Ich flüsterte Opa zu, der Doktor hat das Pflaster weggemacht, und Lella schläft gut. Sie hat kein Weh mehr, du brauchst nicht mehr weinen. Maria hat mich am nächsten Morgen angezogen und gesagt. Du darfst mit Opa gehen, und ich komme mit den Buben nach. Es waren so viele Leute, die Oma anschauten, und alle flüsterten. Opas Hand hielt mich sehr fest, als wir ein Stückchen weiter gingen. Er weinte noch mehr und sagte, die bringen Deine Lella.
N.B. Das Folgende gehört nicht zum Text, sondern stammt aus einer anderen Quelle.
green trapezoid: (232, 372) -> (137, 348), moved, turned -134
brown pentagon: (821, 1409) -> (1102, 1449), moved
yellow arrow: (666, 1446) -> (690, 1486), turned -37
Ich wartete vor einem großen Loch, das mir Angst machte, da sagte Opa, da ist Deine Leila und zeigte auf die große schwarze Schachtel, die die Männer trugen.
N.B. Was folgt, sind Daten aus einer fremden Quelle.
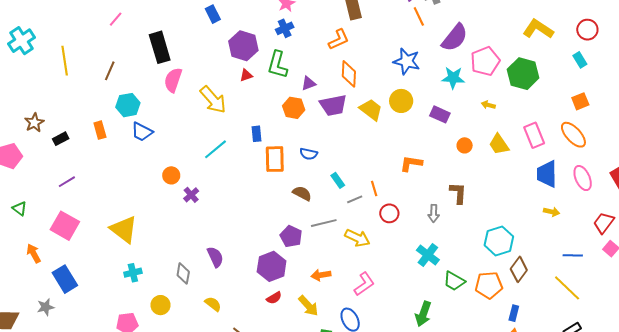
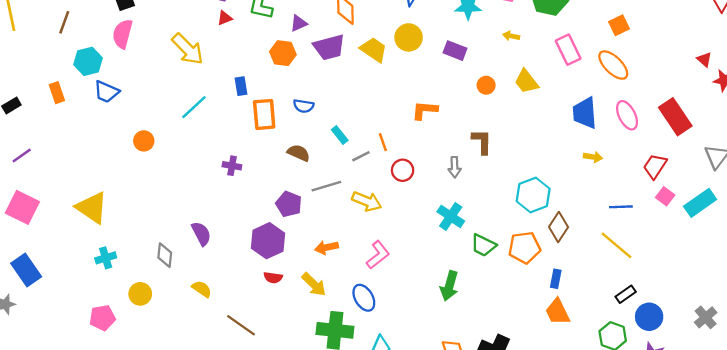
pink semicircle: (173, 80) -> (122, 34), moved
pink rectangle: (534, 135) -> (568, 50), moved
purple cross: (191, 195) -> (232, 166), moved, turned -35
red semicircle: (274, 298) -> (273, 278), turned 42

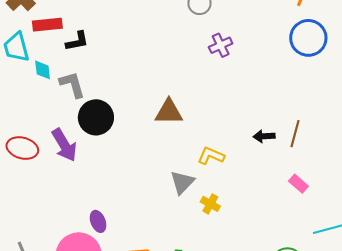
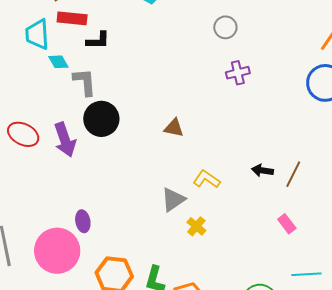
cyan diamond: (43, 70) -> (58, 62), turned -35
brown triangle: (169, 112) -> (174, 128), size x0.7

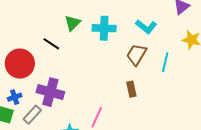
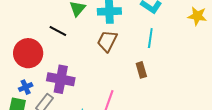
brown trapezoid: (136, 55) -> (107, 41), moved
cyan line: (165, 62) -> (150, 38), moved

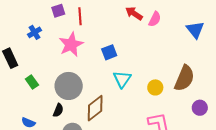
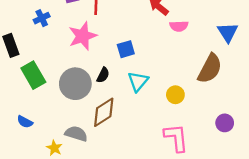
pink semicircle: (155, 19) -> (179, 26), moved, turned 56
brown semicircle: (184, 78) -> (210, 69), moved
green rectangle: (32, 82) -> (33, 75), size x1.6
black semicircle: (58, 110) -> (103, 75), moved

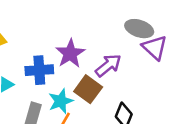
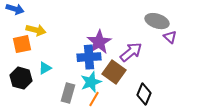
purple triangle: (155, 48) -> (170, 37), size x0.6
blue cross: (39, 70) -> (89, 57), moved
Opa ließ meine Hand nicht los, als ich dem großen schwarzen Kasten entgegenlaufen wollte. Leise sagte er, wir müssen hier bleiben. Der große dicke Mann redete und redete, und dann banden die schwarzen Männer die Schachtel an dicke Stricke und ließen sie in das große Loch hinunter. Ich konnte nicht begreifen, dass Opa das zuließ, löste mich von seiner Hand, und schreiend sprang ich auf die große Schachtel zu, die schon halb unten war. Maria erwischte mich gerade noch, und Opa nahm mich auf den Arm. Da waren die bunten Punkte wieder, und als ich aufwachte, lag ich auf der Küchenbank mit meinem Kissen.
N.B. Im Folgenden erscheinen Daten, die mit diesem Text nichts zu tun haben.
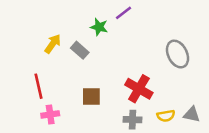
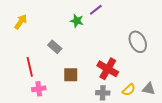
yellow arrow: (53, 44) -> (21, 22), moved
gray rectangle: (80, 50) -> (55, 47), moved
yellow semicircle: (166, 116) -> (129, 90), turned -32

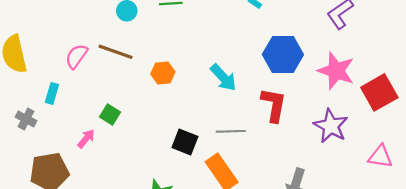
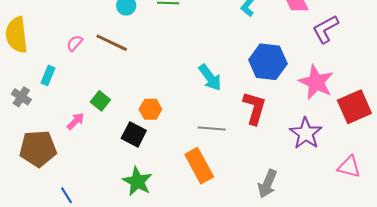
pink semicircle: (76, 56) -> (75, 43), size x0.7
orange hexagon: (163, 73) -> (150, 109), moved
black square: (185, 142) -> (134, 134), moved

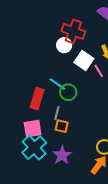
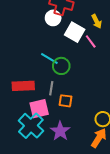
red rectangle: (37, 99) -> (23, 86), moved, turned 75
orange square: (62, 126) -> (65, 101), moved
pink square: (33, 129) -> (39, 109), moved

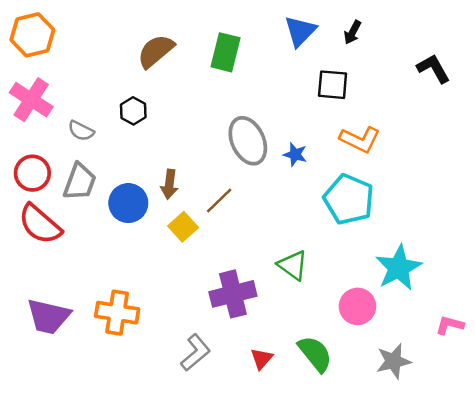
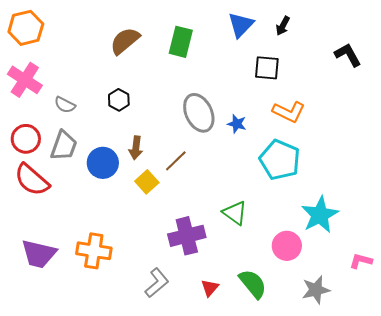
black hexagon: (133, 111) -> (119, 100), moved

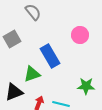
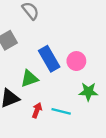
pink circle: (80, 35) -> (76, 61), moved

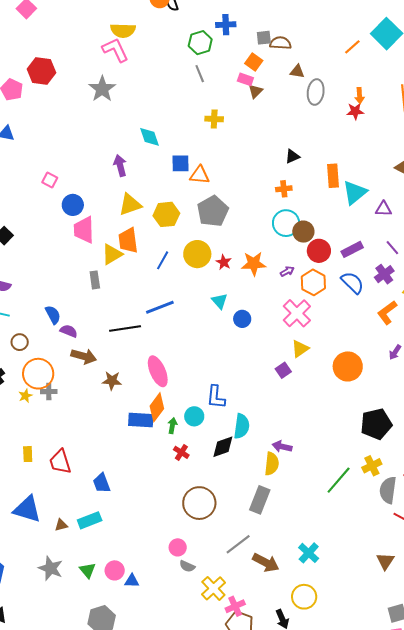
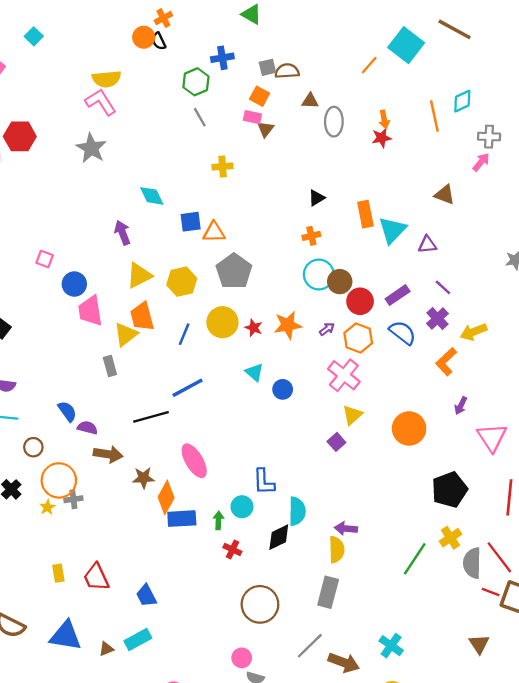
orange diamond: (157, 407) -> (166, 497), moved

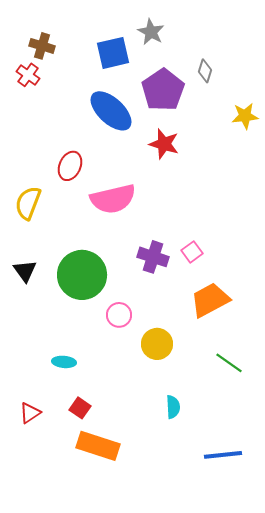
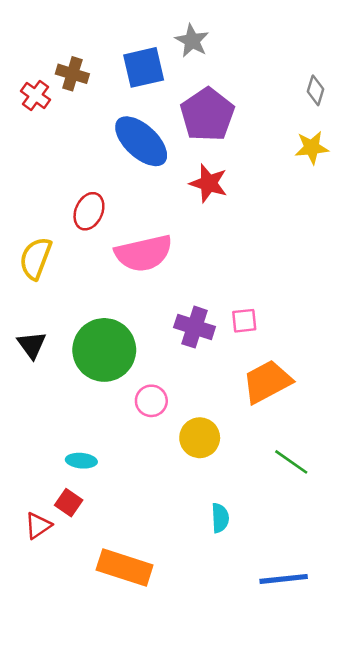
brown cross: (42, 46) -> (72, 74), moved
gray diamond: (205, 71) -> (315, 90), moved
pink square: (192, 252) -> (244, 321), turned 30
red square: (80, 408) -> (69, 503), moved

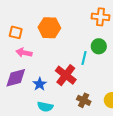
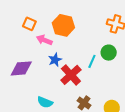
pink arrow: (24, 53) -> (44, 40), moved
blue star: (40, 84) -> (55, 60), moved

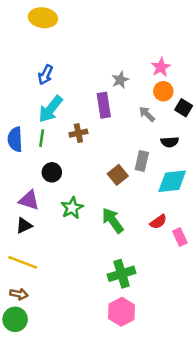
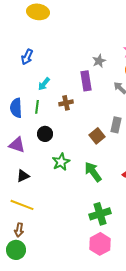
blue arrow: (45, 75) -> (27, 57), moved
cyan arrow: (51, 109) -> (44, 84), size x0.6
purple triangle: (29, 200) -> (17, 145), moved
brown arrow: (19, 294) -> (19, 230), turned 88

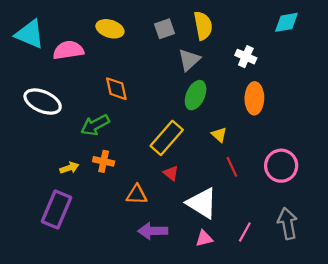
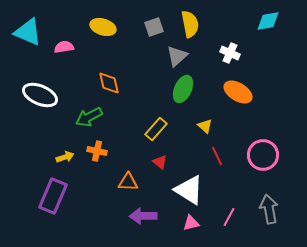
pink semicircle: (68, 50) -> (64, 47), size x0.7
orange ellipse: (254, 98) -> (238, 92), turned -60
yellow rectangle: (167, 138) -> (156, 129), size x0.7

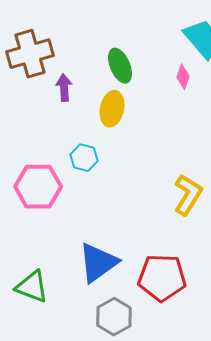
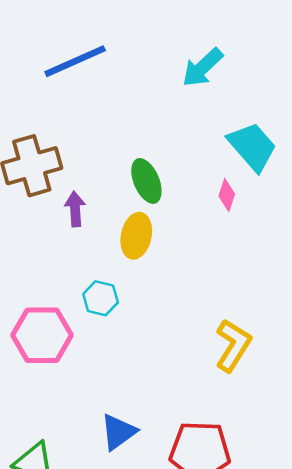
blue triangle: (98, 263) -> (118, 432), size x0.7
Plötzlich war alles anders. Opa hatte ein Bett in seinem Schreibzimmer, ich musste bei den Buben schlafen und musste zu Maria Mama sagen. Zu dem Mann, vor dem ich mich immer gefürchtet hatte, musste ich Papa sagen, und die haben jetzt das Schlafzimmer von Opa und Lella. Ich durfte nie mehr zu Opa, nur am Sonntag mit in die Kirche und hinterher ins Wirtshaus Lamm. Im Lamm war ein Bierkrug mit Opas Namen und ein kleiner Krug für Limonade, der mir gehörte. Kirche und Wirtshaus waren noch das gleiche geblieben. Opa schlief nach wie vor in der Kirche und schnarchte sogar manchmal. Ich musste ihn immer noch aufwecken, wenn alle Amen sagten. Dann gingen wir ins Lamm, aber hinterher war es nicht mehr wie vorher. Es hatte sich vieles geändert: Lella war nicht zuhause und kochte mein Lieblingsessen Stampf mit Schnitzel. Nie mehr durfte ich das Sonntagsessen bestimmen, und niemand machte mir um drei Uhr morgens ein Eingeweichtes. Sogar der gute Duft vom Bäcker im nächsten Haus war nicht mehr da, weil ich woanders schlief. Jede Nacht wachte ich, wie gewohnt, um drei Uhr auf, wartete geduldig, ob der Bäcker Graf ans Fenster klopfte und das Milchbrötchen rüberreichte, weil dann bekam ich immer mein Eingeweichtes. Heiße Milch, das Brötchen gebröckelt und darüber viel Zucker.